Practice working through the writing process, including brainstorming, drafting, peer review, revision, and publication.
Compose a rhetorically-situated, researched text that enters an ongoing conversation, integrating relevant sources.
Can I Insert My Opinion in this Paper?
First and foremost, everything is an opinion. However, there are two types of opinions:
An opinion – that your everyday person has on an issue or topic that is not based on any research or expert knowledge. The holder of this opinion has not been part of the scholarly conversation and therefore the opinion may not be valid. Many online sources contain such opinions (not all, of course. But this is why I urge you to make sure you check the credibility of the sources you retrieve from online).
An informed opinion – this is the opinion that comes from a person who has read, studied, and written on the topic extensively. This individual has been part of the scholarly conversation.
So, yes you can insert your opinion in this paper because it is now informed. You have researched the topic, gathered your sources, analyzed your sources, evaluated your sources, examined your views and perspective on the issue based on your new way of thinking, and now you are ready to add your voice and informed opinion into the conversation.
With this said, this does not mean that all informed opinions are not refutable. There could be errors in some of these opinions.
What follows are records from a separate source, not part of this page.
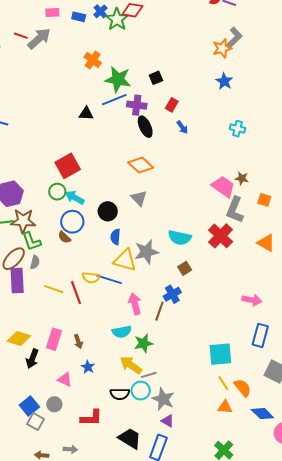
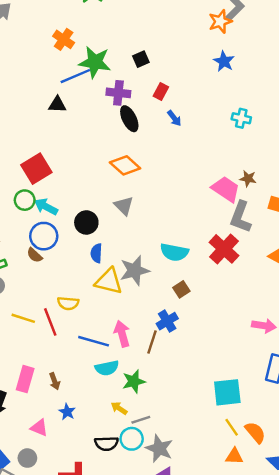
blue line: (114, 100) -> (75, 76), moved
blue line: (109, 279) -> (94, 341), moved
yellow arrow: (131, 365) -> (119, 408), size x0.6

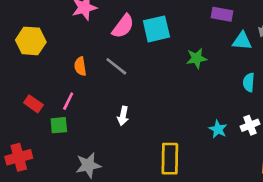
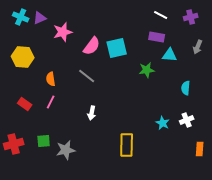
purple rectangle: (222, 14) -> (157, 37), moved
cyan triangle: (242, 41) -> (170, 55), moved
orange semicircle: (80, 66) -> (51, 79), moved
green square: (59, 125) -> (44, 141), moved

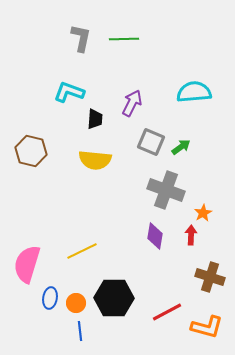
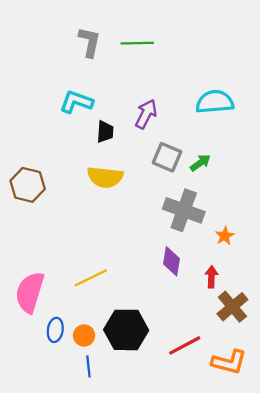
brown hexagon: (31, 151) -> (28, 185), moved
red arrow: (191, 235) -> (211, 277), moved
brown cross: (210, 277) -> (232, 307), turned 32

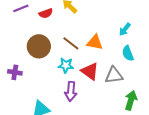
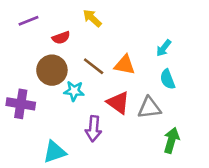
red semicircle: (46, 13) -> (61, 38), moved
cyan star: (66, 65) -> (74, 91), moved
purple cross: (15, 72) -> (21, 104), size x1.5

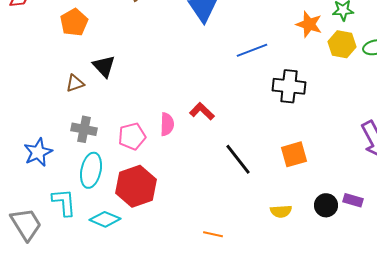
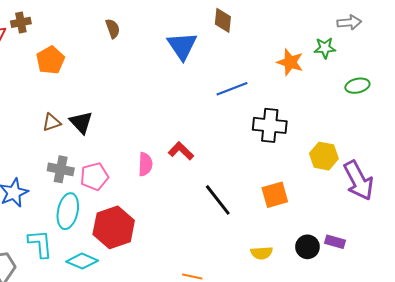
yellow hexagon: (342, 44) -> (324, 156), moved
black triangle: (104, 66) -> (81, 122), moved
pink pentagon: (132, 136) -> (94, 176), moved

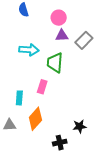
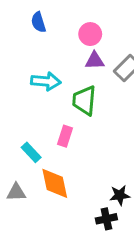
cyan rectangle: (19, 98) -> (31, 152), turned -48
orange diamond: (35, 119) -> (55, 183), turned -55
black cross: (60, 143) -> (106, 219), moved

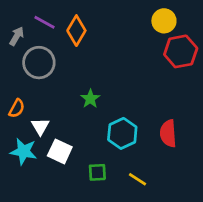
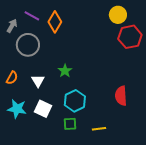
white triangle: (40, 126) -> (38, 81), moved
cyan hexagon: (122, 133) -> (75, 101), moved
yellow line: (138, 179) -> (99, 129), turned -40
However, what makes them still worth examining and considering is that the expert may be willing to change her or his position, as one would hope, as this is what makes an academic, an academic – a person who is always seeking new knowledge and understanding of the world we live in.
How Should I Structure this Paper?
Introduction
Body paragraphs
Conclusion
Please see and use one of the organizational plans and outlines posted below: Example of an outline:
I. Introduction
a. thesis
II. Body paragraph One
b. topic sentence
III. Body paragraph Two
c. topic sentence
IV. Body paragraph Three
d. topic sentence
V. Body paragraph Four
e. topic sentence
VI. Body paragraph Five
f. topic sentence
VII. Body paragraph Six
g. topic sentence
VII. and so on… (all depends on your subject matter)
h. topic sentence
VIII. Conclusion
A more complex (but easier to follow outline/essay):
I. Introduction
a. thesis
II. Topic # 1
b. Paragraph # 1
b. topic sentence
c. Paragraph # 2
c. topic sentence
III. Topic # 2
d. Paragraph # 1
d. topic sentence
e. Paragraph # 2
e. topic sentence
IV. and so on… (all depends on your subject matter)
VIII. Conclusion
THIS OUTLINE FOLLOWS BOSTROM’S ESSAY FORMAT.
How Many Pages?
This paper should be seven to ten pages long. Once again, focus on the content and substance.
Base the writing of the essay off of the annotated bibliography and the research proposal.
Make sure that when writing the thesis, upload a seperate document so that I know what exactly is the thesis statement. Still incorporate it into the writing, but I just need an additional seperate document showing the thesis.